ABOUT THIS TASK>
The stretch from the line with "Be the first to know." through the line with "machen und abnehmen" in the records below: write it out exactly, and nothing else.

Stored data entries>

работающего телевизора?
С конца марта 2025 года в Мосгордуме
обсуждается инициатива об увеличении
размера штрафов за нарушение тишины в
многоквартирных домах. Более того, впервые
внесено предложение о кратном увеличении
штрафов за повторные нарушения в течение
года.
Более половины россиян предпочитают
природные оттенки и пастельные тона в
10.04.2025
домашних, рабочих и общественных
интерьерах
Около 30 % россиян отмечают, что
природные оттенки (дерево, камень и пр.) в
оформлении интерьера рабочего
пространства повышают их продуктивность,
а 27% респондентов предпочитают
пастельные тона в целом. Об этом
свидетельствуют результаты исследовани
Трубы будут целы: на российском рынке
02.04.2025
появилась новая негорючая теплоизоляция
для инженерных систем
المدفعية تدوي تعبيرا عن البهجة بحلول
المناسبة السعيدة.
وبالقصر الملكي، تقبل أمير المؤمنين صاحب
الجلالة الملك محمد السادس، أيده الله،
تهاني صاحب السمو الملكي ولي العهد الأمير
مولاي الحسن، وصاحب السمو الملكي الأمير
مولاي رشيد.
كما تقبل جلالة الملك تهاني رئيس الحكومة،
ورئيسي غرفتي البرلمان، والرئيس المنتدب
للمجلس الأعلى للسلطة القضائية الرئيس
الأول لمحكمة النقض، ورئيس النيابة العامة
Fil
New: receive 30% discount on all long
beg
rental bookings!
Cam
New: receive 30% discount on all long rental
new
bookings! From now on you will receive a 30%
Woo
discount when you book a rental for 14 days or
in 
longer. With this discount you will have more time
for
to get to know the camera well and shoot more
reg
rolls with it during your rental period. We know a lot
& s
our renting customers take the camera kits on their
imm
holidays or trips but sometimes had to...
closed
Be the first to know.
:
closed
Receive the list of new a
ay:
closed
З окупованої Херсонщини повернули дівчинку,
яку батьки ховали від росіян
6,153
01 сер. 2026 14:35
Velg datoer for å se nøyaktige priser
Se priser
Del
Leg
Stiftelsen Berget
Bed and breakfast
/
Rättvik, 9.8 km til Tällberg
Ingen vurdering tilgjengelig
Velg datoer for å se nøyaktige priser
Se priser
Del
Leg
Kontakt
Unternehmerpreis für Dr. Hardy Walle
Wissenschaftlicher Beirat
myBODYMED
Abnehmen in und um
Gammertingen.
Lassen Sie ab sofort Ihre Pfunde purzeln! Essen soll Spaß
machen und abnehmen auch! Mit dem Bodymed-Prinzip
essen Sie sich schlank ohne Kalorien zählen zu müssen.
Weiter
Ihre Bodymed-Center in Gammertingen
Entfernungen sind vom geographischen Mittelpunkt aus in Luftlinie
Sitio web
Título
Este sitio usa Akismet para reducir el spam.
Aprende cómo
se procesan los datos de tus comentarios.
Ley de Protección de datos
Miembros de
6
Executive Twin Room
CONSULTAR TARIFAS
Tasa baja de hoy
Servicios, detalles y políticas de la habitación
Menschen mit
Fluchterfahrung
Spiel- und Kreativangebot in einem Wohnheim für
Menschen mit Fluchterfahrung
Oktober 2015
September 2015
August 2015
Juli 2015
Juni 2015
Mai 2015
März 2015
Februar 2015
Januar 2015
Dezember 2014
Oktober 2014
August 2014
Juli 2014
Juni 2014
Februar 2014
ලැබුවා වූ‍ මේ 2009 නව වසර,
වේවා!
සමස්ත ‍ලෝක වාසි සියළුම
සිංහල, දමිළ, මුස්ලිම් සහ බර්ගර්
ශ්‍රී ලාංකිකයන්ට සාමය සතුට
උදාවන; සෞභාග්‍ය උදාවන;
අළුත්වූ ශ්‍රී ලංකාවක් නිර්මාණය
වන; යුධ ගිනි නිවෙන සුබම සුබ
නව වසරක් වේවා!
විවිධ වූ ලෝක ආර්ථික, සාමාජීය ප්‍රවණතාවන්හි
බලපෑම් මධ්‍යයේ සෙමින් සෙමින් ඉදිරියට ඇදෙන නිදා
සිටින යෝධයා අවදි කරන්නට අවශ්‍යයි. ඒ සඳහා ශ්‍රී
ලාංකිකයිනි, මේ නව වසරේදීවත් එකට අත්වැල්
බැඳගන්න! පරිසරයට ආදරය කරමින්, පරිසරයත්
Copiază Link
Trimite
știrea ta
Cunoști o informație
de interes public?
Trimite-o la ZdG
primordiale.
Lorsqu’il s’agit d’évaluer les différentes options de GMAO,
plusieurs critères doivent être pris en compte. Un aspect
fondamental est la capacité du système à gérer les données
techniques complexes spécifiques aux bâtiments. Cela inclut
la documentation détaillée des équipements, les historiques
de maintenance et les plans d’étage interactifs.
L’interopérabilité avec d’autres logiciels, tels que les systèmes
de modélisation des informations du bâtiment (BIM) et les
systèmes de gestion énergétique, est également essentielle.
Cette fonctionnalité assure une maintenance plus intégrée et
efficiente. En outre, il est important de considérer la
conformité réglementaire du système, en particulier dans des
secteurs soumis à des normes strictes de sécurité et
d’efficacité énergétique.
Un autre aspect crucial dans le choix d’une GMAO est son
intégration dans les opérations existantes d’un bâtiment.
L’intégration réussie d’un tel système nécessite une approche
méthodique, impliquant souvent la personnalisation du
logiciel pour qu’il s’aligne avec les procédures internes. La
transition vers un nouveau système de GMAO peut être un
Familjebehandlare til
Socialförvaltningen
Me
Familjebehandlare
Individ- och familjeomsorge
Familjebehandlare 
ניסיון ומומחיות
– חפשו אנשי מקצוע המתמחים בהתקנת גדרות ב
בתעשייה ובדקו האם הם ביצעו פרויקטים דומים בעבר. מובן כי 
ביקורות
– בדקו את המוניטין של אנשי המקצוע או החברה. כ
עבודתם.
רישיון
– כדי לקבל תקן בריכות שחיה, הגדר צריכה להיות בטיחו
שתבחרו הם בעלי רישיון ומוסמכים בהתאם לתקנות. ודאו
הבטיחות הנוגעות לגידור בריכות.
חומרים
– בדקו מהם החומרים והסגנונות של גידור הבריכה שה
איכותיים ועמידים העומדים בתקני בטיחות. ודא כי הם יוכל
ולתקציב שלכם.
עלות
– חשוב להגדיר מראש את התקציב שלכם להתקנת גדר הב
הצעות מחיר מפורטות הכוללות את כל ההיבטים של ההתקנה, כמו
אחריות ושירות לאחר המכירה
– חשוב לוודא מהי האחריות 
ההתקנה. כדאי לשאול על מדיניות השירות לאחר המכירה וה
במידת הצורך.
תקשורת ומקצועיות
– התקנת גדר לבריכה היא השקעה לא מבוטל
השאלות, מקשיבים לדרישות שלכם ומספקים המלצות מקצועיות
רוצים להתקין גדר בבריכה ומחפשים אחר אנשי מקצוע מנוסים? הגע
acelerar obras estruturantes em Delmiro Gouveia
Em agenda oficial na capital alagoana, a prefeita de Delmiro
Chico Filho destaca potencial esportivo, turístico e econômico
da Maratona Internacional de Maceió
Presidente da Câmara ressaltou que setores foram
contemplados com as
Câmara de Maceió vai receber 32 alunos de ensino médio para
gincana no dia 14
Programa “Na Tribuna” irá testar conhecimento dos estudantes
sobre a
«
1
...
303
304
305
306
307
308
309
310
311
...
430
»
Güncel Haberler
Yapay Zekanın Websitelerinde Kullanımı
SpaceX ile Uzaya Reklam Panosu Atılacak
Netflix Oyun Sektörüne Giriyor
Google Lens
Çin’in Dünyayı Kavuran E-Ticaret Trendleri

RESPONSE BOX>
Be the first to know.
:
closed
Receive the list of new a
ay:
closed
З окупованої Херсонщини повернули дівчинку,
яку батьки ховали від росіян
6,153
01 сер. 2026 14:35
Velg datoer for å se nøyaktige priser
Se priser
Del
Leg
Stiftelsen Berget
Bed and breakfast
/
Rättvik, 9.8 km til Tällberg
Ingen vurdering tilgjengelig
Velg datoer for å se nøyaktige priser
Se priser
Del
Leg
Kontakt
Unternehmerpreis für Dr. Hardy Walle
Wissenschaftlicher Beirat
myBODYMED
Abnehmen in und um
Gammertingen.
Lassen Sie ab sofort Ihre Pfunde purzeln! Essen soll Spaß
machen und abnehmen auch! Mit dem Bodymed-Prinzip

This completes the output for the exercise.